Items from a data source

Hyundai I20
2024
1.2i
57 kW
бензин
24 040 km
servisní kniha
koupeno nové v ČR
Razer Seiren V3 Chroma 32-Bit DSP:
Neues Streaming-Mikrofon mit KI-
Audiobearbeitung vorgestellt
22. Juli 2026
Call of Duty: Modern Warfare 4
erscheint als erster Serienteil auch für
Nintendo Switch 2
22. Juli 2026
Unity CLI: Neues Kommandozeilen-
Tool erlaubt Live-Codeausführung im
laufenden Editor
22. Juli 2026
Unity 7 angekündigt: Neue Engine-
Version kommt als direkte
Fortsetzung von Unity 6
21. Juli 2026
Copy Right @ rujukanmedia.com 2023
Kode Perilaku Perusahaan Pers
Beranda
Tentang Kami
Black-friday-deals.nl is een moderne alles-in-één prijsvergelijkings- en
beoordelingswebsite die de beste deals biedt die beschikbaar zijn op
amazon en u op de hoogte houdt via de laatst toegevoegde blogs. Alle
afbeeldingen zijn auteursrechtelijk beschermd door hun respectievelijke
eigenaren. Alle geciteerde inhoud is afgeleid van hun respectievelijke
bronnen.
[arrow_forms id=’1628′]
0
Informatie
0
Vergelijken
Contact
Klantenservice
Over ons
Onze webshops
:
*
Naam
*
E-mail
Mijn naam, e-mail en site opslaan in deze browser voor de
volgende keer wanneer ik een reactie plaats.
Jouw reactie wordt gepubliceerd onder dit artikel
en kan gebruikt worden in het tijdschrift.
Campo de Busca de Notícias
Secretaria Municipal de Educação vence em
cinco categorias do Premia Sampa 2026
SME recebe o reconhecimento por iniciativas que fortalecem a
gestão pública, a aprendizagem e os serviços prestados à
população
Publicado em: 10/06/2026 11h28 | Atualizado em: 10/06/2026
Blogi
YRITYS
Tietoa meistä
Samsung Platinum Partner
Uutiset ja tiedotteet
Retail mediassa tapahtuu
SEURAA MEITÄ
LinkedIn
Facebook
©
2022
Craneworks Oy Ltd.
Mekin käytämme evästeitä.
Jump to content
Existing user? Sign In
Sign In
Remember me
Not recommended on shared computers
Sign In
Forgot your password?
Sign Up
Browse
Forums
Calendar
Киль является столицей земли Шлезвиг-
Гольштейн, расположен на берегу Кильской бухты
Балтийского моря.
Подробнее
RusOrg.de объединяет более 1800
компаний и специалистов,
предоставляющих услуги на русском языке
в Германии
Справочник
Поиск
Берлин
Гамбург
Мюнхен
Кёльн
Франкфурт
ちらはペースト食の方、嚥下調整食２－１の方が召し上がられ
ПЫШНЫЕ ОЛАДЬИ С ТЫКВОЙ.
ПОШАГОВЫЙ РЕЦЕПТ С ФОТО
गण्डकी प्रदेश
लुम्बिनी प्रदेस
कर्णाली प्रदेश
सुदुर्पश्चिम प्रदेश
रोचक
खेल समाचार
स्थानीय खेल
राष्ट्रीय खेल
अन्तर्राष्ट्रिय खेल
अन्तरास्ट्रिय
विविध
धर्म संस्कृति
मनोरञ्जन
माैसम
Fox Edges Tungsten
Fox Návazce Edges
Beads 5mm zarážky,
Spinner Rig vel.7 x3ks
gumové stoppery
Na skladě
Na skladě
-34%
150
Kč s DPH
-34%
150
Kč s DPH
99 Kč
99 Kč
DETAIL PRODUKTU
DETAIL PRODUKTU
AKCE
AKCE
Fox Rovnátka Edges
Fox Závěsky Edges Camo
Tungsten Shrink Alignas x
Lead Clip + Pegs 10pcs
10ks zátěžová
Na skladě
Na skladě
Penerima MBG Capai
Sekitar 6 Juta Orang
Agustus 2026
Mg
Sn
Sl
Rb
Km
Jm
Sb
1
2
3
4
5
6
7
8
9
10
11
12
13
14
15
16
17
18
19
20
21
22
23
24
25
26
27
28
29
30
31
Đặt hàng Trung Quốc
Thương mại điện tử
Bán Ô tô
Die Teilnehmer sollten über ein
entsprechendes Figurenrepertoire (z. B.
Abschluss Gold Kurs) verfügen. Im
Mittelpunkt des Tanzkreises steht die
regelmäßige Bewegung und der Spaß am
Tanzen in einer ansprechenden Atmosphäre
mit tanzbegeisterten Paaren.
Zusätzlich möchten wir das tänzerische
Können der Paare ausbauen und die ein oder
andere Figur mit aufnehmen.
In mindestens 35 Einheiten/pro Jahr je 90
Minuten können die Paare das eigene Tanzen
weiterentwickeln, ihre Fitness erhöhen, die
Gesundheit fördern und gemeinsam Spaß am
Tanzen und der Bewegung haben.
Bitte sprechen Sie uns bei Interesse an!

→ Requirement
Could you restate, word for word, every line from the one containing "mit tanzbegeisterten Paaren." through the last line of the records above, and nothing more?

→ Response to the task
mit tanzbegeisterten Paaren.
Zusätzlich möchten wir das tänzerische
Können der Paare ausbauen und die ein oder
andere Figur mit aufnehmen.
In mindestens 35 Einheiten/pro Jahr je 90
Minuten können die Paare das eigene Tanzen
weiterentwickeln, ihre Fitness erhöhen, die
Gesundheit fördern und gemeinsam Spaß am
Tanzen und der Bewegung haben.
Bitte sprechen Sie uns bei Interesse an!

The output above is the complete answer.